> _Data_:
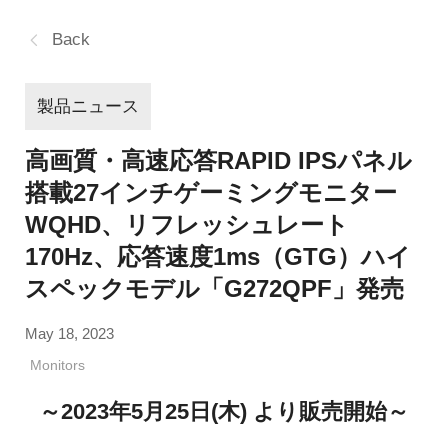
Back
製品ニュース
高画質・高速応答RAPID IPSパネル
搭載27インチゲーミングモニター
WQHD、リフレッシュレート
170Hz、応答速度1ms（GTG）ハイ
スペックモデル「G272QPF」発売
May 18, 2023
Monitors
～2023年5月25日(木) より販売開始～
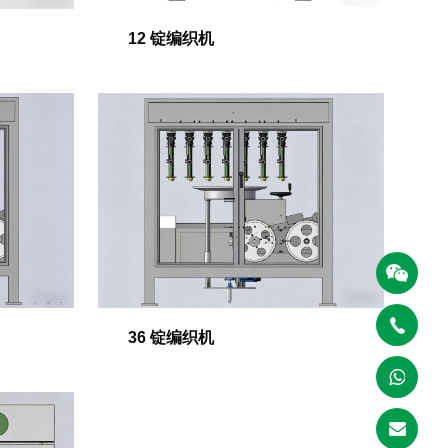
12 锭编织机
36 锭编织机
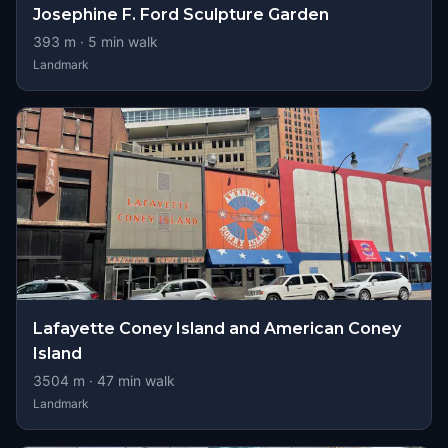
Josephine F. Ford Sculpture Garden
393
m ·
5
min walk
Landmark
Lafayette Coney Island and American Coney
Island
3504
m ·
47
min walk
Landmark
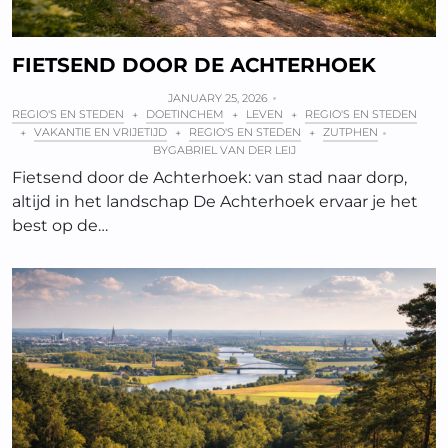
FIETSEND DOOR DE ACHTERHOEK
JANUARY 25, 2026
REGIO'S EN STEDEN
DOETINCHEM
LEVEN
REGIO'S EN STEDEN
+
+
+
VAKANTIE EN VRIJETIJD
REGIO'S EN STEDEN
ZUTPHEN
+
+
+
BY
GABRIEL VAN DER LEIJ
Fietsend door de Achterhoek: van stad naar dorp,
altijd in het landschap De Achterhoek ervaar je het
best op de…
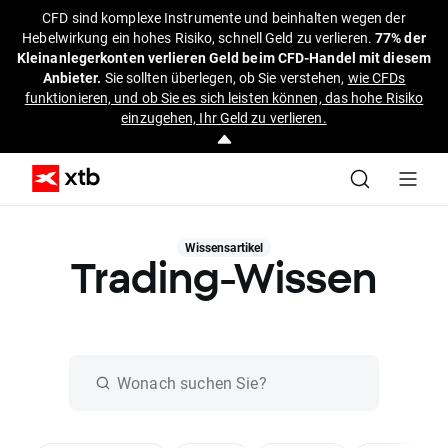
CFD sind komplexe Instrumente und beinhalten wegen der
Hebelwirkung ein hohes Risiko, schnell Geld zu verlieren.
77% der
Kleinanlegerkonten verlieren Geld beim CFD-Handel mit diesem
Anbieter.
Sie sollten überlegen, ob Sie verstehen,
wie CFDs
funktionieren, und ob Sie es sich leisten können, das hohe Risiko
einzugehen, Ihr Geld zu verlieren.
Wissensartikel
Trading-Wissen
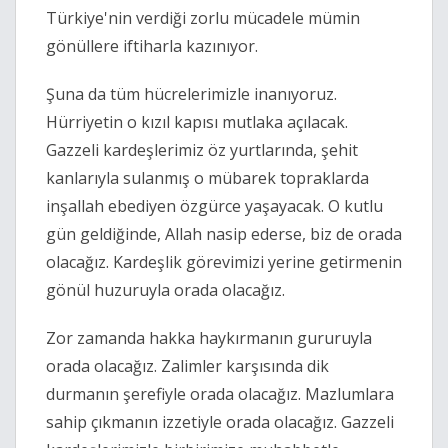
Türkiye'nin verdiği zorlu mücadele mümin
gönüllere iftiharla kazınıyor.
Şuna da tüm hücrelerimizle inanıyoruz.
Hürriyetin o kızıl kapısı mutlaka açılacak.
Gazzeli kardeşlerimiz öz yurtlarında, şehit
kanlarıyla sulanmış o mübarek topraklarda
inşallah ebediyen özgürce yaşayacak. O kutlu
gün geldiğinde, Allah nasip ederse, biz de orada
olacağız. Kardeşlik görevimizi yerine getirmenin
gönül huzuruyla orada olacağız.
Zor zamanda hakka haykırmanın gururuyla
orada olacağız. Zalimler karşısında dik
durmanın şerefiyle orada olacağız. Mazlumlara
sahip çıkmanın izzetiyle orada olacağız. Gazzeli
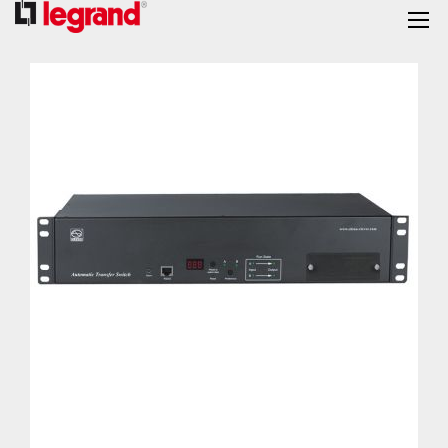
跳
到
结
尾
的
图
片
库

> _Action item_: Restate, word for word, the entries above, dropping any picture.

> _Solution for this task_:
Back
製品ニュース
高画質・高速応答RAPID IPSパネル
搭載27インチゲーミングモニター
WQHD、リフレッシュレート
170Hz、応答速度1ms（GTG）ハイ
スペックモデル「G272QPF」発売
May 18, 2023
Monitors
～2023年5月25日(木) より販売開始～
12 锭编织机
36 锭编织机
Josephine F. Ford Sculpture Garden
393
m ·
5
min walk
Landmark
Lafayette Coney Island and American Coney
Island
3504
m ·
47
min walk
Landmark
FIETSEND DOOR DE ACHTERHOEK
JANUARY 25, 2026
REGIO'S EN STEDEN
DOETINCHEM
LEVEN
REGIO'S EN STEDEN
+
+
+
VAKANTIE EN VRIJETIJD
REGIO'S EN STEDEN
ZUTPHEN
+
+
+
BY
GABRIEL VAN DER LEIJ
Fietsend door de Achterhoek: van stad naar dorp,
altijd in het landschap De Achterhoek ervaar je het
best op de…
CFD sind komplexe Instrumente und beinhalten wegen der
Hebelwirkung ein hohes Risiko, schnell Geld zu verlieren.
77% der
Kleinanlegerkonten verlieren Geld beim CFD-Handel mit diesem
Anbieter.
Sie sollten überlegen, ob Sie verstehen,
wie CFDs
funktionieren, und ob Sie es sich leisten können, das hohe Risiko
einzugehen, Ihr Geld zu verlieren.
Wissensartikel
Trading-Wissen
Türkiye'nin verdiği zorlu mücadele mümin
gönüllere iftiharla kazınıyor.
Şuna da tüm hücrelerimizle inanıyoruz.
Hürriyetin o kızıl kapısı mutlaka açılacak.
Gazzeli kardeşlerimiz öz yurtlarında, şehit
kanlarıyla sulanmış o mübarek topraklarda
inşallah ebediyen özgürce yaşayacak. O kutlu
gün geldiğinde, Allah nasip ederse, biz de orada
olacağız. Kardeşlik görevimizi yerine getirmenin
gönül huzuruyla orada olacağız.
Zor zamanda hakka haykırmanın gururuyla
orada olacağız. Zalimler karşısında dik
durmanın şerefiyle orada olacağız. Mazlumlara
sahip çıkmanın izzetiyle orada olacağız. Gazzeli
跳
到
结
尾
的
图
片
库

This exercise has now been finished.